Emeğin Kurtuluşu yaptığı açıklamada “Kamu işçisi için, IMF politikaları ile dayatılan sefalet zammını reddetmekten, grev iradesine sonuna kadar sahip çıkmaktan, ihanetçi sendika ağalarından hesap sorarak mücadeleye kararlılıkla devam etmekten başka bir çıkış yolu yoktur.” dedi.
Emeğin Kurtuluşu’nun açıklamasını paylaşıyoruz:
Teslimiyet ASLA! Sonuna kadar GREV!
KÇP’de kamu işçilerine dayatılan sefalet dayatmasının Eti Maden işçilerinin grevinin yasaklanmasıyla yeni bir boyuta taşınmasının ardından Türk-İş Başkanı Ergun Atalay dün gece soluğu bir kez daha Cumhurbaşkanlığı Külliyesi’nde aldı. Grev yasağının işçi sınıfına topyekûn bir gözdağı olduğu ortadayken, Atalay, pişkince “olumlu” bir teklif aldıklarını söylüyor.

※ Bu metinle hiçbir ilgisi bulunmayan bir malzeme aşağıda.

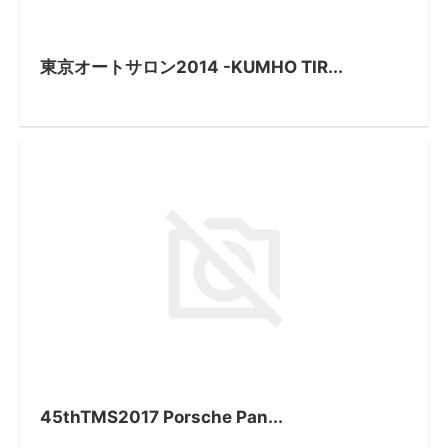
東京オートサロン2014 -KUMHO TIR...
45thTMS2017 Porsche Pan...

Atalay’ın “olumlu” teklif dediği ikinci 6 ay için gündeme getirilen seyyanen 50 TL’lik bir rüşvet. Ve bu rüşvetin kamu işçilerinin talep ve beklentileri ile uzaktan yakından bir ilgisi bulunmuyor.
Kamu işçilerinin isteği ve hak ettiği çok daha fazla olmasına rağmen Türk-İş ve Hak-İş hazırladıkları ortak taslakla taban ücretinin günlük 1800 TL’ye yükseltilmesini, bunun üzerine yüzde 50 zam yapılmasını istemişlerdi. İkinci 6 ay için ise zam talebi yüzde 25 idi. Bu talepler orta yerde duruyorken TÜHİS eliyle hükümetin 1400 TL taban ücret ve yüzde 24 zam önerisi açıkça kamu işçisi ile dalga geçmek anlamına geliyordu. Sanki ortada böyle pervasız bir dayatma yokmuş gibi Atalay tüm tartışmayı ikinci altı ay için yapılacak zam oranına kilitliyor ve kamu işçisine dayatılan sefalete onay verdiğini itiraf etmiş oluyor.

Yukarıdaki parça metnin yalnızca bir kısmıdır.